The Rockford local history room also has copies of some of these older interurban history books. I don't know if they have that one that deals with Wisconsin, but they do have some stuff for the line as it went north out of Rockford up toward the stateline at Beloit, WI.
Another resource are the Sanborn Fire maps. These were fairly well detailed and showed almost every building and side track for a specific area, but these are large and bulky and you probably will have to go to a local history society or library to find one--and then probably only for that county. The Rockford library has one for Winnebago County circa 1930 showing all the old factories and facilities.
Contact me off list Bill, I may have a copy of the Winnebago County portion that you can take a look at.
Lance
National Archives will have nada (ICC Index and the Rice Index do not show the line, didn't qualify for ICC Valuation and isn't in the electric railway dockets)...Talked to your State Archives to see what old RR Commission Records they have?

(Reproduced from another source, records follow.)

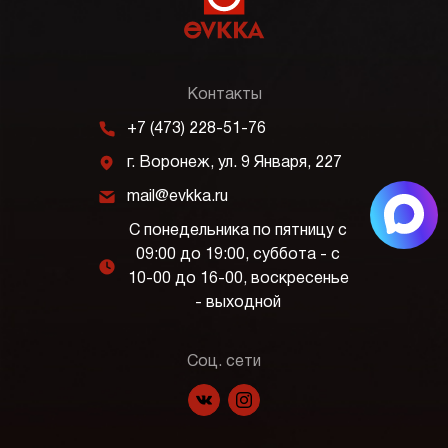
Контакты
m
+7 (473) 228-51-76
j
г. Воронеж, ул. 9 Января, 227
k
mail@evkka.ru
С понедельника по пятницу с
09:00 до 19:00, суббота - с
l
10-00 до 16-00, воскресенье
- выходной
Соц. сети
f
p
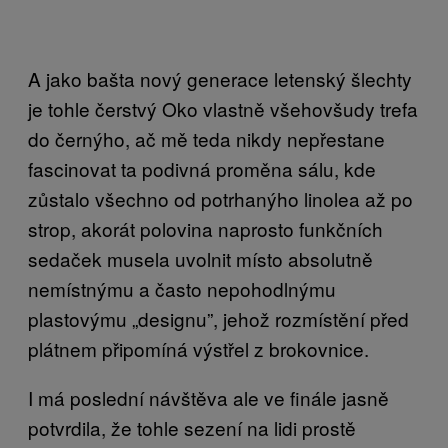
A jako bašta nový generace letenský šlechty
je tohle čerstvý Oko vlastně všehovšudy trefa
do černýho, ač mě teda nikdy nepřestane
fascinovat ta podivná proměna sálu, kde
zůstalo všechno od potrhanýho linolea až po
strop, akorát polovina naprosto funkčních
sedaček musela uvolnit místo absolutně
nemístnýmu a často nepohodlnýmu
plastovýmu „designu”, jehož rozmístění před
plátnem připomíná výstřel z brokovnice.
I má poslední návštěva ale ve finále jasně
potvrdila, že tohle sezení na lidi prostě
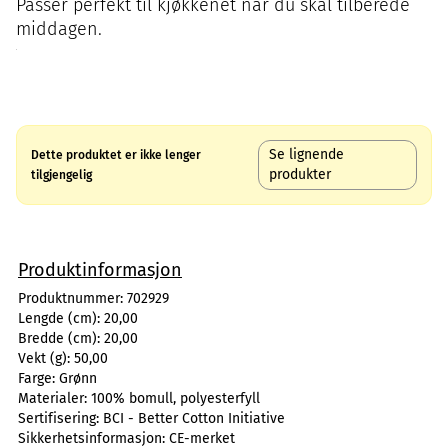
Passer perfekt til kjøkkenet når du skal tilberede
middagen.
Se lignende
Dette produktet er ikke lenger
produkter
tilgjengelig
Produktinformasjon
Produktnummer:
702929
Lengde (cm):
20,00
Bredde (cm):
20,00
Vekt (g):
50,00
Farge:
Grønn
Materialer:
100% bomull, polyesterfyll
Sertifisering:
BCI - Better Cotton Initiative
Sikkerhetsinformasjon:
CE-merket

That line was hard to trace , much of it was side of the road and only in a few spots was it on PROW. I remember the Substation that was torn down for no good reason , I recall the spelling was unusual, the letter "S" ( Substation was spelled out in cast concrete on the building) was reversed to look like runes. I remember the land owners as being difficult if you stepped off the road to snap a picture. The CERA bullitin 106 was mentioned before, I used these books to find many interurban lines in Wisconsin along with a Delorne topo map.
I lived in Janesville in the early 90s before moving to Fond Du Lac.